Cox timely filed a motion to vacate the dismissal order. The trial court conducted a hearing, and Cox filed a post-hearing brief to which Carnes Brothers filed no response. On August 17, 1998, the trial court entered an order finding that Cox was entitled to receive a copy of the dismissal order pursuant to OCGA § 15-6-21 and was further "entitled to have the order set aside and reinstated so that she would be in the same posture as she would have been after the order of dismissal was entered on September 30, 1997." The court then, exercising its "discretionary power to reconsider the order within the same term of court," granted the motion to vacate the dismissal order, thereby reinstating the case. Further, the court determined that attorney fees should be imposed against Cox for unnecessarily expanding the proceedings.

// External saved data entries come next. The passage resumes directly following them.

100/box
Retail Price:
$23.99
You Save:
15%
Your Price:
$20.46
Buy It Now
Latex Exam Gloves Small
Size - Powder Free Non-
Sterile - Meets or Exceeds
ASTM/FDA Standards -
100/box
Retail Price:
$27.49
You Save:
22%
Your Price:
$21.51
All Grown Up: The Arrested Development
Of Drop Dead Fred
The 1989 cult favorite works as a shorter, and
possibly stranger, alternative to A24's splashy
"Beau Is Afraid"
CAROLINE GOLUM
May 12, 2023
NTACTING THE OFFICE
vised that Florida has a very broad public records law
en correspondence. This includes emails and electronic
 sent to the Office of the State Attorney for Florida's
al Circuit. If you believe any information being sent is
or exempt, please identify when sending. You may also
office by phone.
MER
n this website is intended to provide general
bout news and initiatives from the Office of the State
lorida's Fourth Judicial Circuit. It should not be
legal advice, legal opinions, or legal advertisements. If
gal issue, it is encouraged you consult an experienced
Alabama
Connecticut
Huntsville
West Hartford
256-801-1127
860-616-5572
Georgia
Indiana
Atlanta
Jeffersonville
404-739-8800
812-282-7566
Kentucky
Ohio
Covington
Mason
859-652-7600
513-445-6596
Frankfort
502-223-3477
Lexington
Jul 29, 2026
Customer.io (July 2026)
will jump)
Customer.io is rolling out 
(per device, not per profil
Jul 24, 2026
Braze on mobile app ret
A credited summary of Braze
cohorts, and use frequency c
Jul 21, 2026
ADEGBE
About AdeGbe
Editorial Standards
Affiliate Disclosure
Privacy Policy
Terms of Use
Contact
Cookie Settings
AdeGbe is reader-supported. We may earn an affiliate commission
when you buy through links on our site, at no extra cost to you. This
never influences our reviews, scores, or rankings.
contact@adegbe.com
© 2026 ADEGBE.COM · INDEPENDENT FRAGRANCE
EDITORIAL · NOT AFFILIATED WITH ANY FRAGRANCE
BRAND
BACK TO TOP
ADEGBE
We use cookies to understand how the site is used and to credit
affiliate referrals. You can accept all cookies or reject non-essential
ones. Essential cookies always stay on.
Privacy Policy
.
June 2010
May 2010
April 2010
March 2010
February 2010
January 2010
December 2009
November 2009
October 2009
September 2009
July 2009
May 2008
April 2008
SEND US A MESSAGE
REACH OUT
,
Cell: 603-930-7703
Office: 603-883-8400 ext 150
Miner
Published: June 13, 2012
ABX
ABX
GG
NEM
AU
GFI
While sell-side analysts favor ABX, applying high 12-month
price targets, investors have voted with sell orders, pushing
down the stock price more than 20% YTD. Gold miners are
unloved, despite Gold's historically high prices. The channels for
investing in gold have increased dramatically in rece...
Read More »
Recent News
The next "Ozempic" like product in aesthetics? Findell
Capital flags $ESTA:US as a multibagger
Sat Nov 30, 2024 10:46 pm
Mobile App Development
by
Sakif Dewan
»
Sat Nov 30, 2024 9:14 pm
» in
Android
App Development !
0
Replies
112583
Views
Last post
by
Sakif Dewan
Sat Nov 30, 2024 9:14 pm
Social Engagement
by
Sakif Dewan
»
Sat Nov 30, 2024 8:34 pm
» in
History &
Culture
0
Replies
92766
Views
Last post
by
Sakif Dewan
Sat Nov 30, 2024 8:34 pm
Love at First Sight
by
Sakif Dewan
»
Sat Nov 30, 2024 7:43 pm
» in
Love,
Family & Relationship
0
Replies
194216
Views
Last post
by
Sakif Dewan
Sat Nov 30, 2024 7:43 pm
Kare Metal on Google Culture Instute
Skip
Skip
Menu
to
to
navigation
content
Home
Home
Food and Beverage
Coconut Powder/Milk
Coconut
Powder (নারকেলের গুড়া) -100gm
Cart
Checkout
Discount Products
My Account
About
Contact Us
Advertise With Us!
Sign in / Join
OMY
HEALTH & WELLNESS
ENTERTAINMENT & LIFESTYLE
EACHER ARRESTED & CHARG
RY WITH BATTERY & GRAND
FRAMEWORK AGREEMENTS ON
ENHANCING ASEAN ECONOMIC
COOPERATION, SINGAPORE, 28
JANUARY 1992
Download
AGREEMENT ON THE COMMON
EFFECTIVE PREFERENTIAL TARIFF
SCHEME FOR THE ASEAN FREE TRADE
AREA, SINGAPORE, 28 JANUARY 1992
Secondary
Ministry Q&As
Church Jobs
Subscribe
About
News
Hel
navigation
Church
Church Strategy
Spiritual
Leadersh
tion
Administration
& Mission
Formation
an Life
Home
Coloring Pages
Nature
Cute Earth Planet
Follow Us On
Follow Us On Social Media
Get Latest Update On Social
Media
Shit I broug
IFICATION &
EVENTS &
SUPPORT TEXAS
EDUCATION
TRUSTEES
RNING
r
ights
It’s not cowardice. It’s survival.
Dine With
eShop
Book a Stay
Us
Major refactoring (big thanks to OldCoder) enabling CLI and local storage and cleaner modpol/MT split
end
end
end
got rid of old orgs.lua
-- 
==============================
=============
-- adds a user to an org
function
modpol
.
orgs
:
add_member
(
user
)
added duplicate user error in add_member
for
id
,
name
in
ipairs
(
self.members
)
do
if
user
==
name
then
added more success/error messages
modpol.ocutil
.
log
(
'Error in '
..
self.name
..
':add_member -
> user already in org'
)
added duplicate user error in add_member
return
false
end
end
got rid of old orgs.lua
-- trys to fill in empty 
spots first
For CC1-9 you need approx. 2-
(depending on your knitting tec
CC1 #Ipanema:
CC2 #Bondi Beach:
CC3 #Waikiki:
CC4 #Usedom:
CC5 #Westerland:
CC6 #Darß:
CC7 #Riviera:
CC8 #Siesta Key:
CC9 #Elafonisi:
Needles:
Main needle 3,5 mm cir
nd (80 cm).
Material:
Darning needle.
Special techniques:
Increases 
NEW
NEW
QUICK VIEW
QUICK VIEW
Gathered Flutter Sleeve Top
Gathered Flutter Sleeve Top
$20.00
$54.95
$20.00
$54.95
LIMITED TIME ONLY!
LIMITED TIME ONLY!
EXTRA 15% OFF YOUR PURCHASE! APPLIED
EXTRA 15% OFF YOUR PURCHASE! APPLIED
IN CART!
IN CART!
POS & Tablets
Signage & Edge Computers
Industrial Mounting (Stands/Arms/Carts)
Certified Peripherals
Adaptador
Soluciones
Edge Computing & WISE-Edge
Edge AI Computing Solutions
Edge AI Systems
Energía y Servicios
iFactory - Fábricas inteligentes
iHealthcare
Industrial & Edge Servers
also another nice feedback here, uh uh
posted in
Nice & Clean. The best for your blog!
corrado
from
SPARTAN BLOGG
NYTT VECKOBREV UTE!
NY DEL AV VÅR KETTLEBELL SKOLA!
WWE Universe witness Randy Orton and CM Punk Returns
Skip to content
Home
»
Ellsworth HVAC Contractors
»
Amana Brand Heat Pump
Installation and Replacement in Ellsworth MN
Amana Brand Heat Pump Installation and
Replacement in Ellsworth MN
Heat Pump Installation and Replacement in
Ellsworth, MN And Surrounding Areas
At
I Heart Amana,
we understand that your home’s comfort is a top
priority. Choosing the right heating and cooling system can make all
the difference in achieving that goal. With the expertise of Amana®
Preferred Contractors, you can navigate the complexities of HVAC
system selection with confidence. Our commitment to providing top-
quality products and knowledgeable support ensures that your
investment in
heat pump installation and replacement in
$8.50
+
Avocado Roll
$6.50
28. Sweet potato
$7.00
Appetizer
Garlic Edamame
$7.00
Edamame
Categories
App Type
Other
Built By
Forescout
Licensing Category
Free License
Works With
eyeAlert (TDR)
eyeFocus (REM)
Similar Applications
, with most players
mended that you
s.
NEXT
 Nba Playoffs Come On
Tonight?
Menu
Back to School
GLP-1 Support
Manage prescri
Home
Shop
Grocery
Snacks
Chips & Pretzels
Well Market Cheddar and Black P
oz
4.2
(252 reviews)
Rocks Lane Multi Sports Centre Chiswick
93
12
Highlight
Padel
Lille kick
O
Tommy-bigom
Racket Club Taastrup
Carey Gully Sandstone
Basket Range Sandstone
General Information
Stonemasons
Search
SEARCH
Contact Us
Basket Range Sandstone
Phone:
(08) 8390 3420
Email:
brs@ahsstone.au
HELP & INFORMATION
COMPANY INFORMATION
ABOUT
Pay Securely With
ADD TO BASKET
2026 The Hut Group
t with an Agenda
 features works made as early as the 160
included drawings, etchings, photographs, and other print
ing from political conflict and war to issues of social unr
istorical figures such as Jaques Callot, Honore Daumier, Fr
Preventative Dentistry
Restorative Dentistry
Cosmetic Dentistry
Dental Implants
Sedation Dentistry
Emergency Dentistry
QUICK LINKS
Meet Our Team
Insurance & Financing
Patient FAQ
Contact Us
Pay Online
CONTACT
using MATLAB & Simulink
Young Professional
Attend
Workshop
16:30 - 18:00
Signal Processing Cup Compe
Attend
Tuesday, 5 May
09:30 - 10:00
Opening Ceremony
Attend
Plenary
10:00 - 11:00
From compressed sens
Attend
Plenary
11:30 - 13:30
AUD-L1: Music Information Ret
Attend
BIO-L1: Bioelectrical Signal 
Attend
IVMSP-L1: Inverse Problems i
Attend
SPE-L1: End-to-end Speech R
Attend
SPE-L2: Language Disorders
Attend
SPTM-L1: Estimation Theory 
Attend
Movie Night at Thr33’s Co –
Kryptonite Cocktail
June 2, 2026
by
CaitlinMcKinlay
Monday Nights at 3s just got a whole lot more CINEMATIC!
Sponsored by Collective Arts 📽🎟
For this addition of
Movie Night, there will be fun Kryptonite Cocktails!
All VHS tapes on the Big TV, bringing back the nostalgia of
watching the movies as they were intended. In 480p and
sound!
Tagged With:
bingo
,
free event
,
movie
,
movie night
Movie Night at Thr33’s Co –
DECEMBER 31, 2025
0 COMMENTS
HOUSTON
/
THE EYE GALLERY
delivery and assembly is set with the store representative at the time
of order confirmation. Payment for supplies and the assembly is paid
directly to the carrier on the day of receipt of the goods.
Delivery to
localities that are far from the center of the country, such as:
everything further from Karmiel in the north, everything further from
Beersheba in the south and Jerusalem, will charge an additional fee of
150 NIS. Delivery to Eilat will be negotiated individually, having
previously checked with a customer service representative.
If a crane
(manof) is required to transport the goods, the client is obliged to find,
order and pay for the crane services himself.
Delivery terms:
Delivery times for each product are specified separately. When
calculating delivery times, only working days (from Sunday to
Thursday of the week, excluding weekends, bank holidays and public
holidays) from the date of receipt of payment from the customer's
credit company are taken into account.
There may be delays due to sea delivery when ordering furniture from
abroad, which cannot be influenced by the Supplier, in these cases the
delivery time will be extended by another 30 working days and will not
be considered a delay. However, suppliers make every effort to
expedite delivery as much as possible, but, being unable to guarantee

OCGA § 9-11-60(g) provides that clerical mistakes in orders "may be corrected by the court at any time of its own initiative or on the motion of any party and after such notice, if any, as the court orders." Because the trial court conceded its own failure to comply with the notice requirements of OCGA § 15-6-21(c), we agree that the trial court properly set aside and then reentered the dismissal order. OCGA § 9-11-60(g); Cambron v. Canal Ins. Co., 246 Ga. 147, 148-149(1), 269 S.E.2d 426 (1980); Kendall v. Peach State Machinery, 215 Ga.App. 633, 634(2), 451 S.E.2d 810 (1994). The reentered dismissal order was effective as of August 17, 1998, the date it was actually reentered, and not as of September 30, 1997, as a nunc pro tunc order. See id. at 634, n. 1, 451 S.E.2d 810. Just as this procedure commences a new 30-day period during which a party may appeal the reentered order, it likewise restarts the period during which a party may pursue any remedies it may have in the trial court. Thus, the reentry of the dismissal order placed it once again "within the breast of the court." See Cambron, 246 Ga. at 148-149, 269 S.E.2d 426; Piggly Wiggly Southern v. McCook, 216 Ga.App. 335, 337(1), 454 S.E.2d 203 (1995). The trial court's decision immediately thereafter to vacate the dismissal *549 order[1] was made within the term of court in which the dismissal order was reentered, and not outside the term of court as Carnes Brothers argues. Consequently, the criteria of OCGA § 9-11-60(d) do not apply to the court's decision to vacate the dismissal order. Piggly Wiggly Southern v. McCook, 216 Ga. App. at 337, 454 S.E.2d 203. In this case, the trial court had the inherent power during the same term of court in which the order was reentered to reverse, correct, revoke, modify or vacate it in the exercise of its discretion. Id. We will not reverse a trial court's decision to vacate its order of dismissal absent a clear abuse of discretion. See T.J. Brooklyne, Inc. v. Sullivan 75, L.P., 239 Ga.App. 588, 589(1), 521 S.E.2d 644 (1999). Here, the trial court dismissed the complaint as a sanction for Cox's failure to comply with its previous directions to file pretrial orders. The trial court's decision to vacate the dismissal and to substitute a less severe sanction, though generous under the circumstances, was within the sound exercise of its discretion. We find no error.

Judgment affirmed.

RUFFIN, J., concurs.

ANDREWS, P.J., concurs in the judgment only.

NOTES

[1] The trial court stated: "In the interest of judicial economy, the Court will not go through the futile steps of reinstating the order and setting it aside." In light of the court's specific findings, we interpret this to mean that the trial court found it unnecessary to issue a separate order setting aside and reentering the dismissal prior to filing an order vacating it. The court could, of course, achieve both ends in one order. For the sake of clarity, however, such an order should specifically state that the dismissal order was set aside for lack of proper notice, reentered, and then immediately vacated.